Cuando tenía trece años, la tía de mi madre, Virginia, que trabajaba de camarera y tenía los ojos de mi madre y sus mismos cabellos largos veteados de canas, se presentó a recogerme en la estación de autobuses de Mineápolis y me llevó, en un viaje de tres horas y media, hasta el pueblo minero del Iron Range donde vivía. Mis recuerdos de gran parte del año siguiente son muy borrosos.
Dormía mal y tenía pesadillas. Todas ellas sucedían en mi Nuevo México natal, aunque al despertar no conseguía recordar los detalles. Todo aquel año, la memoria fue un problema; era tan olvidadiza que, en una reunión con los profesores, tía Ginny accedió a que el psicólogo de la escuela me sometiera a un test para ver si me sucedía algo grave.
Al parecer, los resultados no fueron concluyentes, pero mi memoria no mejoró de inmediato. Me castigaron varias veces por no terminar mis deberes, no porque me resistiera a hacerlos, sino porque me olvidaba de llevar el libro de texto a casa o de apuntar el número de la ficha que debía contestar. Continuamente me dejaba el almuerzo en casa, en el frigorífico. Esto sucedía durante el estirón de la pubertad que me llevó finalmente a medir casi un metro ochenta, y los retortijones de hambre que experimentaba cuando olvidaba la comida iban más allá de la incomodidad y resultaban dolorosos. Un día, después de tomar dos chicles por todo almuerzo, me desmayé en clase de educación física y terminé en la enfermería.

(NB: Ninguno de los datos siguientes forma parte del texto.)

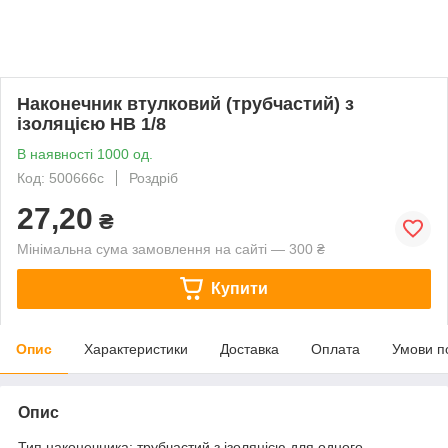
Наконечник втулковий (трубчастий) з
ізоляцією HB 1/8
В наявності 1000 од.
Код: 500666с
Роздріб
27,20
₴
Мінімальна сума замовлення на сайті — 300 ₴
Купити
Опис
Характеристики
Доставка
Оплата
Умови п
Опис
Тип наконечника: трубчастий з ізоляцією для одного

Mi padre telefoneaba un par de veces por semana, al principio, pero a mediados de otoño la frecuencia de sus llamadas se redujo a una por semana. Yo me acostumbré a decirle que todo iba bien.
A principios de diciembre, papá me preguntó qué tal llevaba el cambio de clima. Yo ya conocía la nieve de las montañas de Nuevo México, pero no estaba preparada en absoluto para la meteorología del norte de Minnesota en enero: la noche cerrada antes de las cinco de la tarde, el desfile casi militar de los vehículos quitanieves después de cada nevada, las calles desiertas y fantasmagóricas de una mañana a treinta bajo cero. Un día, mientras me envolvía en una bufanda para regresar a casa después de cumplir un castigo, con un frío glacial, comenté con un bedel la posibilidad de que más tarde nevara.
– Para que nevase, tendría que subir la temperatura -respondió el hombre mientras observaba el cielo despejado. Fue la primera vez que oí que el frío podía ser tan intenso que impidiera la precipitación. Aquella noche, me asomé a la ventana a ver la luna de color de hielo que brillaba en las alturas enrarecidas y me pregunté cómo era posible que hubiese ido a parar a un lugar donde hacía demasiado frío para que nevase.
Fue el baloncesto, más que cualquier otra cosa, lo que me ayudó a superar todo aquello durante mi primer año en el instituto. Nunca había sentido afición por aquel deporte; como máximo, había lanzado algún balón a un aro desvencijado y sin red en Nuevo México. Sin embargo, tía Ginny sugirió que lo intentara y, demasiado apática para decirle que no a nada, así lo hice.
Procuro no explicarle a nadie lo que significó el baloncesto para mí; parecería uno de esos tópicos documentales de promoción del deporte. No sólo fue mi primera experiencia como miembro de un grupo numeroso, que después incorporaría a mi trabajo policial; se trató ante todo de algo tan sencillo como esto: después de un año de entumecimiento, durante el cual no había sentido ninguno de los típicos anhelos de adolescente, el baloncesto me proporcionó algo que desear.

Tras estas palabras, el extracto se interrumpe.